Exercise instructions –
Scan the records for the string "screenshot"; copy each line where it occurs.

Data extract –
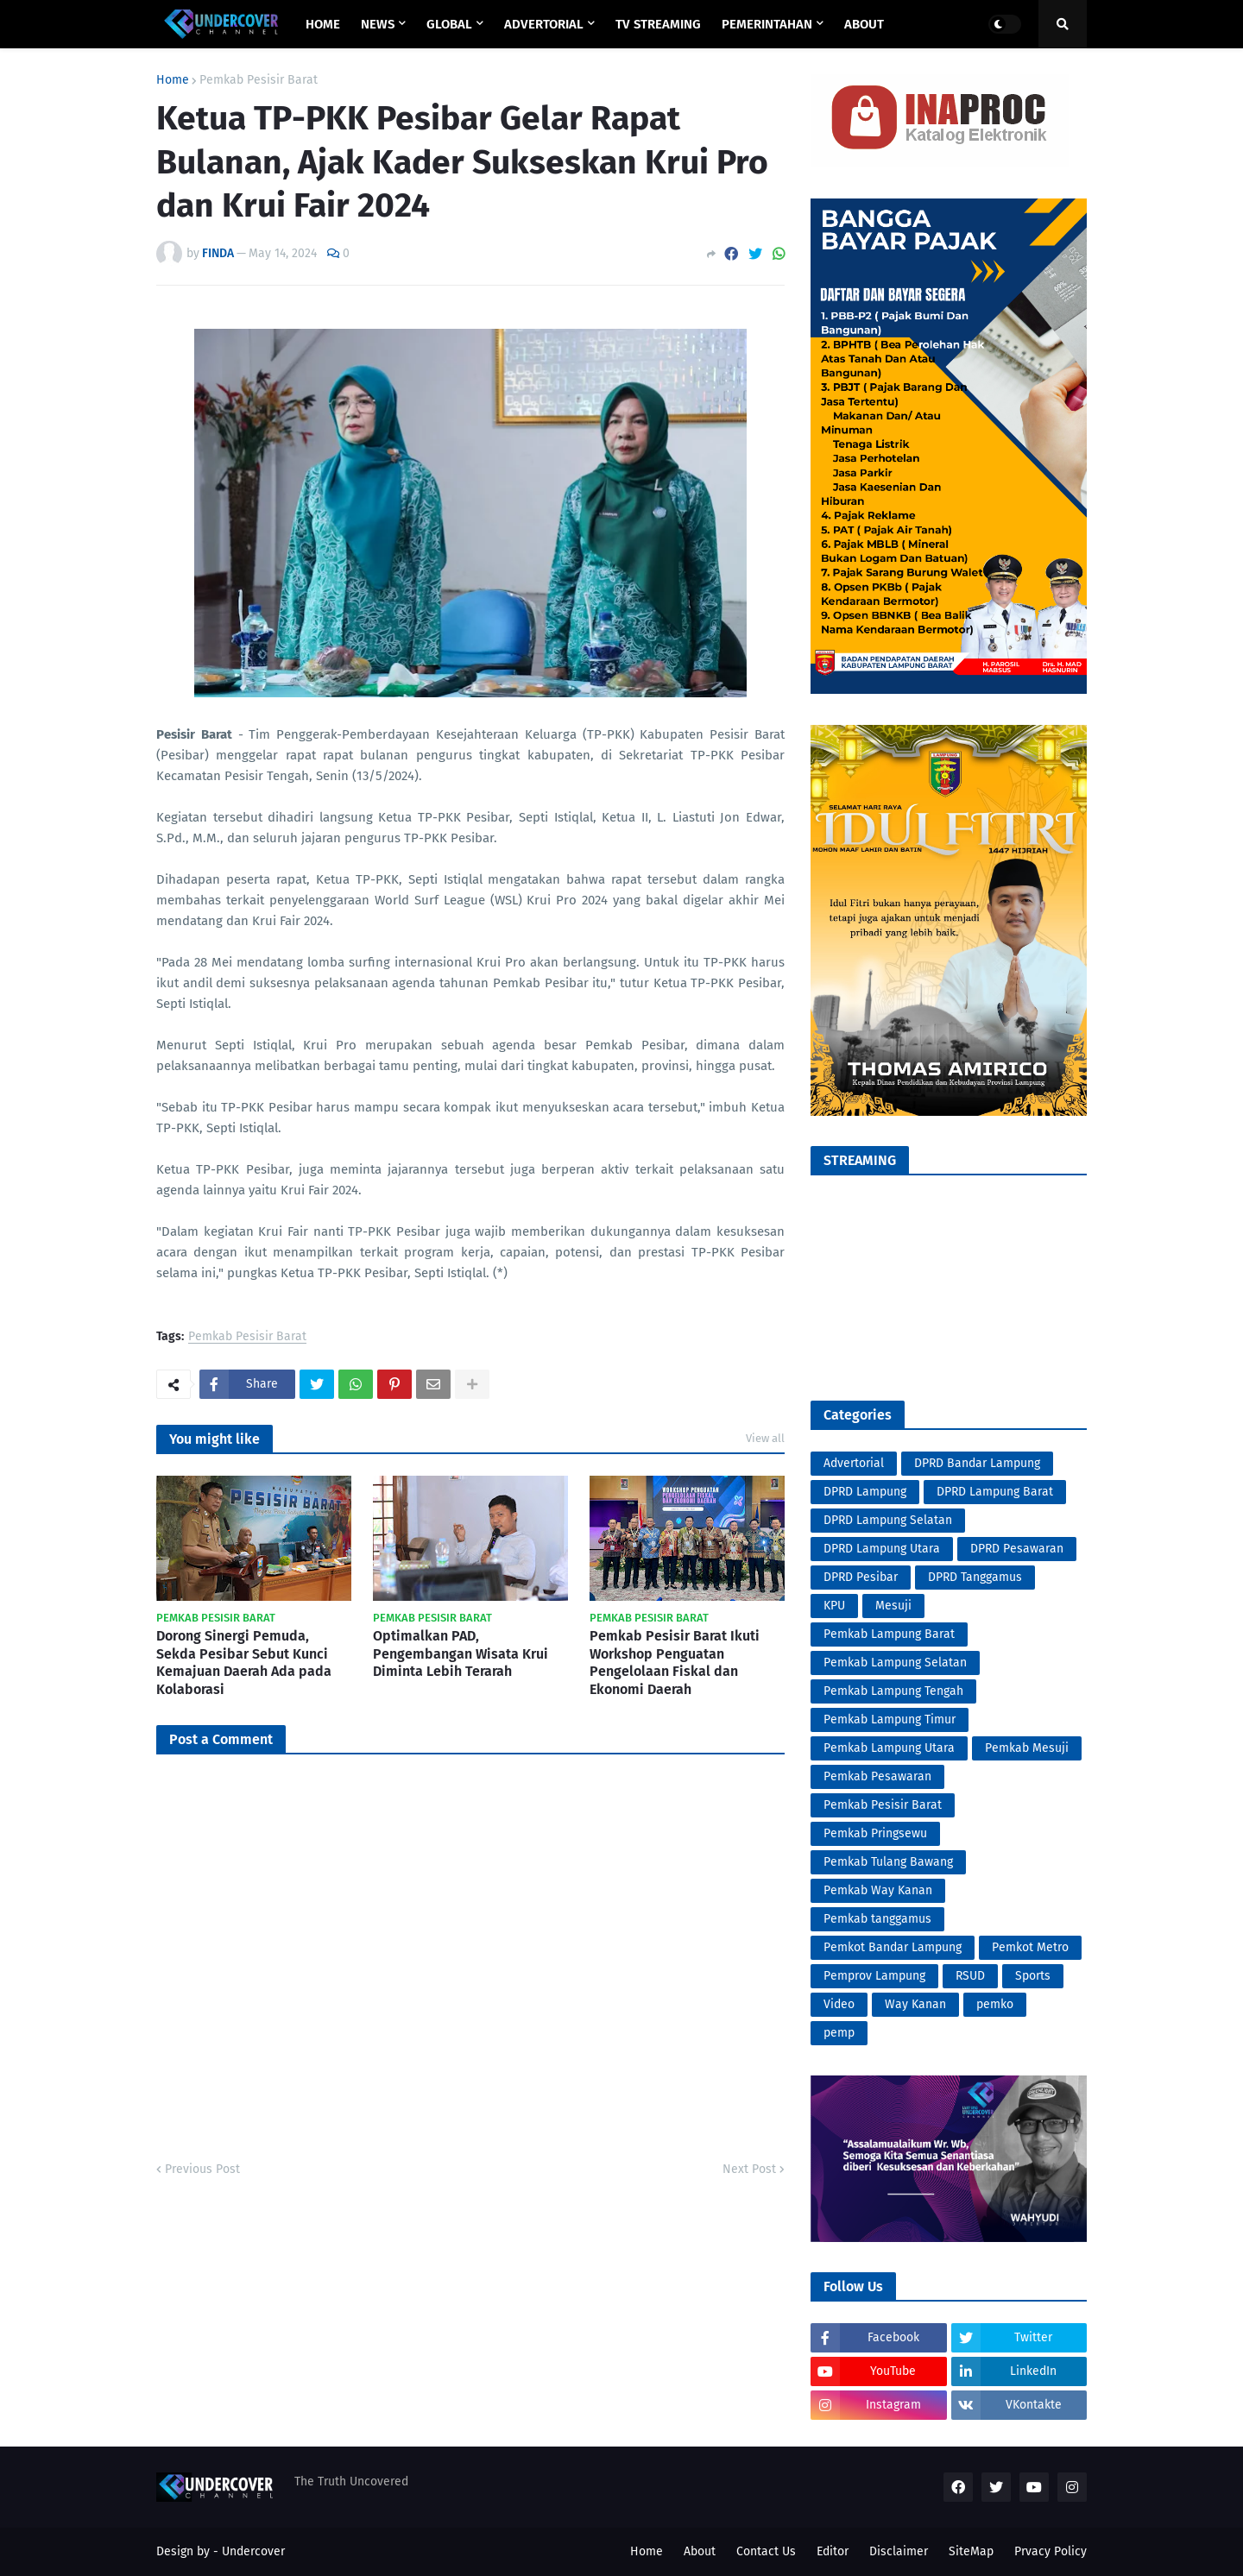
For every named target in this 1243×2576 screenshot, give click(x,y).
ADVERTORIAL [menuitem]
...
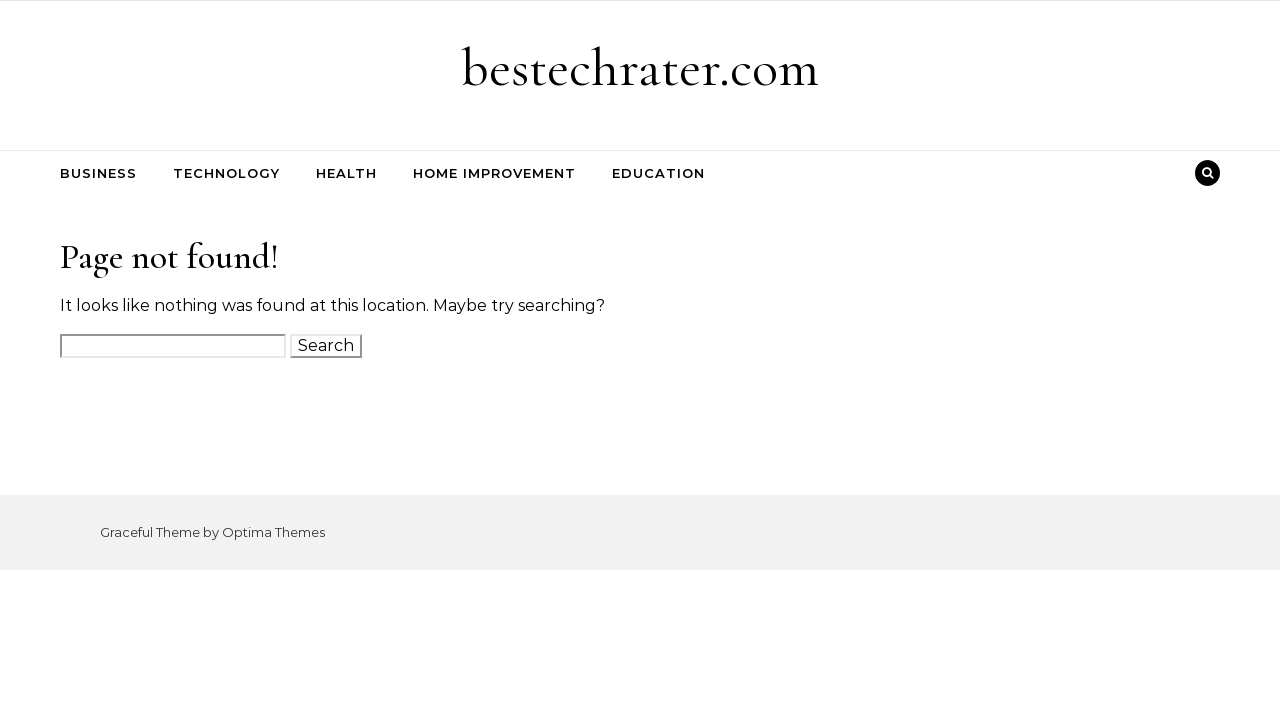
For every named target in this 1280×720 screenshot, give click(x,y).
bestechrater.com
==
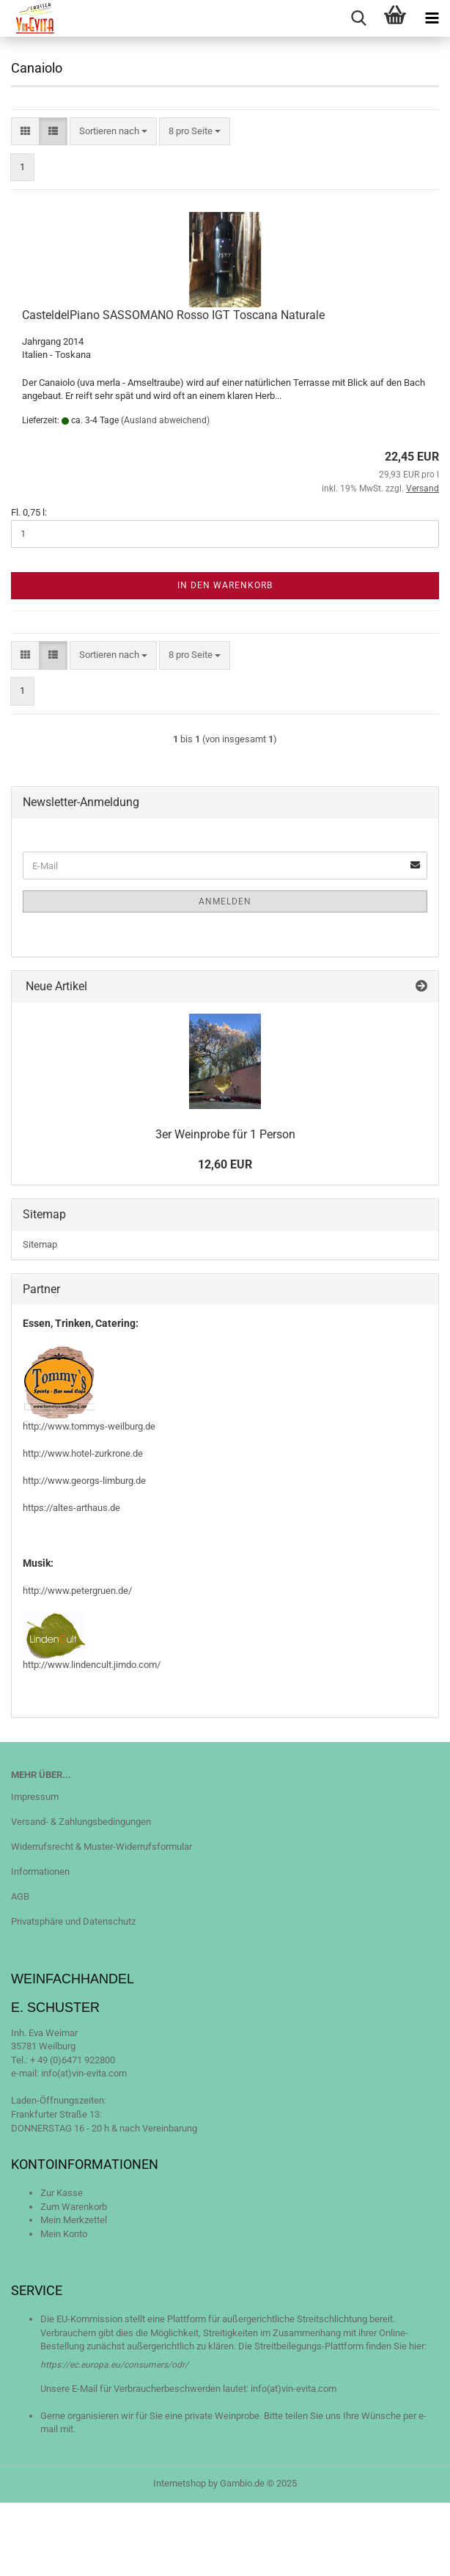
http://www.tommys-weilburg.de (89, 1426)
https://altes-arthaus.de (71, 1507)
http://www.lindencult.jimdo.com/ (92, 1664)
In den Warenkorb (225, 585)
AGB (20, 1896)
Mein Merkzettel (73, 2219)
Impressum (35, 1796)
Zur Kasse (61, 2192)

Answer box –
For every named target in this 1243×2576 screenshot, give click(x,y).
For every named target in this 1280×720 screenshot, give click(x,y).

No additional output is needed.